L'expérience est le nom que chacun donne à ses erreurs

Cécil Ahouélété ADJEVI
Le parlement béninois a pris activement part à la 17è Assemblée régionale Afrique de l’Assemblée parlementaire de la francophonie (APF) qui s’est tenue à Dakar, Sénégal du 18 au 20 Mai 2009. A cette occasion, le président de l’Assemblée Nationale du Bénin, le professeur Mathurin Coffi Nago a été élu Vice-président de l’Assemblée parlementaire de la francophonie (APF). C’était à l’unanimité de toutes les délégations venues des Assemblées Nationales des vingt pays de l’Afrique francophone. Le parlement béninois à travers son président, le professeur Mathurin Coffi Nago occupe désormais le poste de la vice-présidence de l’APF. C’est l’une des grandes décisions de la 17è Assemblée régionale Afrique qu’a abritée la capitale sénégalaise.
Conduite par son président, la délégation du parlement béninois composée des députés Louis Vlavonou, Amadou Taïo Janvier Yahouédéhou, Ahlonsou Amoudatou et Affo Djobo Amissétou, a pris une part active aux travaux de la rencontre de Dakar.
La 17è Assemblée régionale Afrique est une prélude à l’Assemblée générale de l’APF qui se tiendra à Paris en Juillet prochain et qui se penchera sur entre autres dossiers, la crise financière internationale et son impact sur le développement. C’est donc pour permettre aux parlements africains de la région francophone d’harmoniser leur point de vue sur la question afin de bien défendre une même opinion à Paris, que la rencontre de Dakar avait à l’ordre du jour des thèmes relatifs à la crise financière, le foncier, la situation politique et sociale du Continent. « Nous sommes ici, à Dakar, pour deux jours de travaux qui nous amèneront à nous pencher, entre autres : sur la situation politique et sociale du continent, les enjeux du titre foncier et l’apport du notaire dans ce processus et sur la crise financière, le développement et la lutte contre la pauvreté en Afrique », précise M. Mamadou Seck, président de l’Assemblée nationale du Sénégal.

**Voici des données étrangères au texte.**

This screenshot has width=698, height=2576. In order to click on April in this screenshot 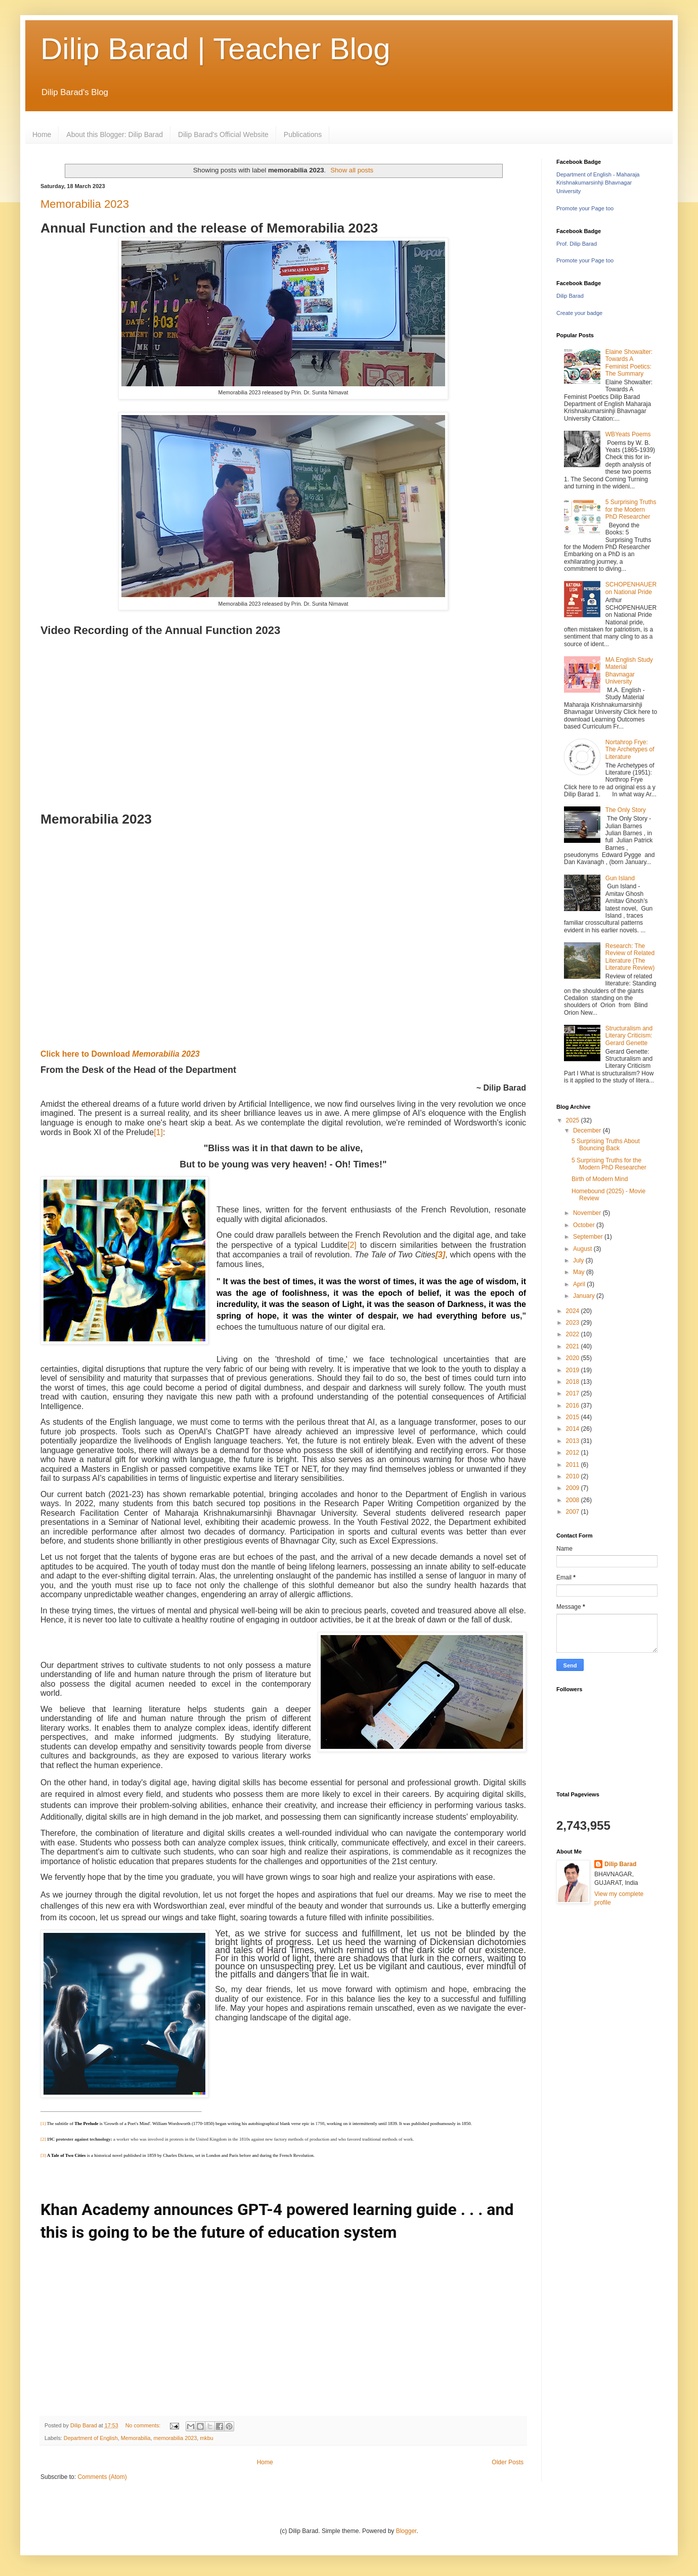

Pour le président Seck, les parlementaires Africains et à travers leurs différentes Assemblée doivent demeurer, non seulement les instances privilégiées de légitimation des politiques, mais également des plates-formes crédibles de proposition, de veille sociale et politique ainsi que de médiation. « C’est pourquoi, nous devons rester attentifs aux préoccupations de tous les segments importants de nos pays respectifs », a-t-il souligné. Pour le président Nago du Bénin, la crise financière aura certainement des impacts sur le développement en Afrique. Mais elle doit être plutôt considérée comme une opportunité pour les pays africains qui doivent s’en saisir et repenser leur développement. Pour permettre à l’Afrique de faire face efficacement à cette crise, il faut développer une politique intégrationniste surtout au niveau de l’Afrique francophone, a expliqué le président Coffi Nago reprenant son collègue du Sénégal.
Ainsi, dans une dynamique d’union, la rencontre de Dakar a balisé le chemin de Paris pour ses participants qui savent désormais mieux ce qu’il faudra défendre dans l’intérêt des populations. Il faut signaler qu’en marge des travaux, le président Nago a eu des tête-à- tête avec plusieurs personnalités et rencontré la communauté des Béninois résidant au Sénégal.